2.5.17. Het Hof oordeelt dat de rechtbank op grond van de in 2.5.13, 2.5.6 en 2.5.14 geciteerde bepalingen heeft kunnen beslissen bij het vaststellen van de proceskostenveroordeling de conclusie van repliek als proceshandeling buiten aanmerking te laten omdat het Tarief verwijst naar artikel 8:43, eerste lid, van de Awb en de rechtbank belanghebbende, als indiener van het beroepschrift, niet in de gelegenheid heeft gesteld schriftelijk te repliceren. Anders dan belanghebbende heeft gesteld was de rechtbank niet verplicht belanghebbende hierop vooraf opmerkzaam te maken. De conclusie van repliek kan ook niet worden aangemerkt als een schriftelijke uiteenzetting als bedoeld in artikel 8:43, tweede lid, van de Awb. Voorts is in het Tarief geen plaats ingeruimd voor vergoeding van kosten voor een zogenoemde conclusie van tripliek. De indiening van een dergelijk stuk is ook niet aan te merken als een bijzondere omstandigheid als bedoeld in artikel 2, derde lid, van het Bpb.
De wijze van vergoeden van griffierecht en kosten van bezwaar
2.5.18. Belanghebbende heeft in zijn incidentele hoger beroep tevens grieven aangevoerd met betrekking tot de wijze van betaling van de door de rechtbank in de bestreden uitspraak gelaste vergoeding van € 37 griffierecht alsmede van de door de heffingsambtenaar toegekende vergoeding voor de kosten van bezwaar van € 40,25. Het Hof oordeelt dat de belastingrechter niet bevoegd is hierover een oordeel te geven.
2.6. Slotsom
2.6.1. Gelet op het voorgaande behoeven de overige stellingen van belanghebbende geen behandeling meer.
2.6.2. De slotsom luidt dat het hoger beroep ongegrond is. Ten aanzien van het incidentele hoger beroep is het Hof onbevoegd, voor zover dat de wijze van betaling van de door de rechtbank in de bestreden uitspraak gelaste vergoeding van griffierecht alsmede van de door de heffingsambtenaar toegekende vergoeding voor de kosten van bezwaar. Voor het overige is het incidentele hoger beroep ongegrond.
2.7. Proceskosten hoger beroep
Voor een veroordeling van een partij in de proceskosten in hoger beroep bestaat geen aanleiding.
3. Beslissing
Het Hof bevestigt de uitspraak van de rechtbank.
Aldus vastgesteld door mrs. O.B. Onnes, voorzitter, J.P.F. Slijpen en J.P. Kruimel, leden van de belastingkamer, in tegenwoordigheid van mr. E.G. van der Laan als griffier. De beslissing is op 15 augustus 2008 in het openbaar uitgesproken.
Tegen deze uitspraak kan binnen zes weken na de verzenddatum beroep in cassatie worden ingesteld bij de Hoge Raad der Nederlanden (belastingkamer), Postbus 20303, 2500 EH Den Haag.
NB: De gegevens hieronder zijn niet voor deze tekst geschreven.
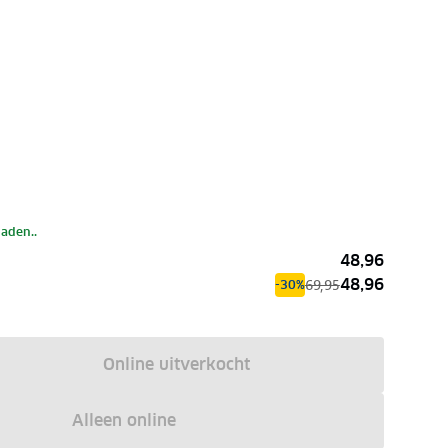
laden..
48,96
48,96
69,95
-30%
Online uitverkocht
Alleen online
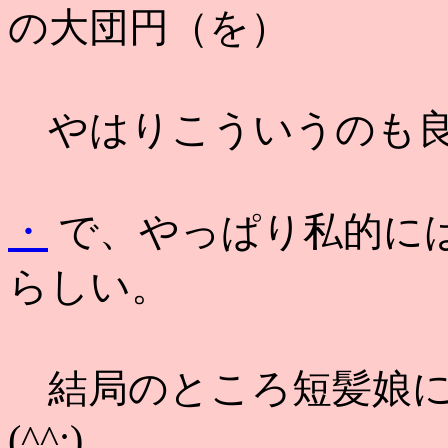
の大団円（を）
やはりこういうのも良
・
で、やっぱり私的に
らしい。
結局のところ短髪娘に
(^^;)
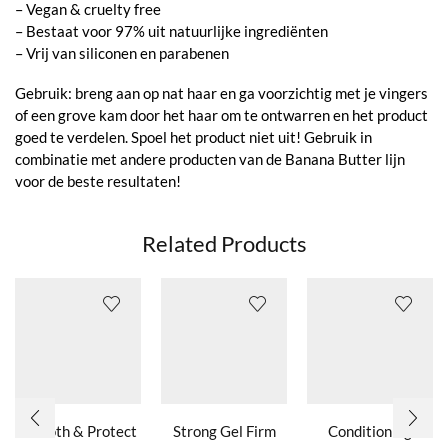
– Vegan & cruelty free
– Bestaat voor 97% uit natuurlijke ingrediënten
– Vrij van siliconen en parabenen
Gebruik: breng aan op nat haar en ga voorzichtig met je vingers
of een grove kam door het haar om te ontwarren en het product
goed te verdelen. Spoel het product niet uit! Gebruik in
combinatie met andere producten van de Banana Butter lijn
voor de beste resultaten!
Related Products
Smooth & Protect
Strong Gel Firm
Conditioning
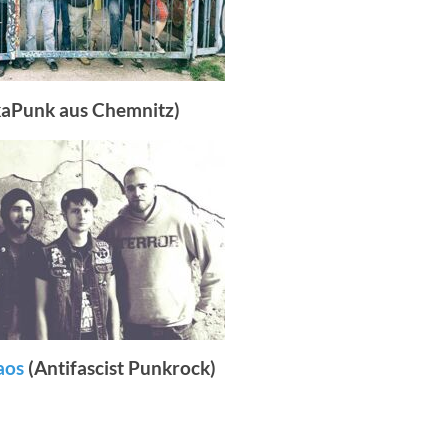
aPunk aus Chemnitz)
aos
(Antifascist Punkrock)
Daarbij moet het volgende in acht worden genomen:
1 - bij het beroepschrift wordt een afschrift van deze uitspraak overgelegd.
2 - het beroepschrift moet ondertekend zijn en ten minste het volgende vermelden:
a. de naam en het adres van de indiener;
b. een dagtekening;
c. een omschrijving van de uitspraak waartegen het beroep in cassatie is gericht;
d. de gronden van het beroep in cassatie.
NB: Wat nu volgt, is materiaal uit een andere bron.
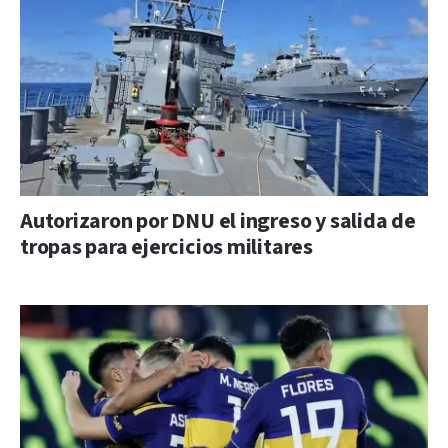
Autorizaron por DNU el ingreso y salida de
tropas para ejercicios militares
Voor het instellen van beroep in cassatie is griffierecht verschuldigd. Na het instellen van beroep in cassatie ontvangt de indiener een nota griffierecht van de griffier van de Hoge Raad.
In het cassatieberoepschrift kan de Hoge Raad verzocht worden om de wederpartij te veroordelen in de proceskosten.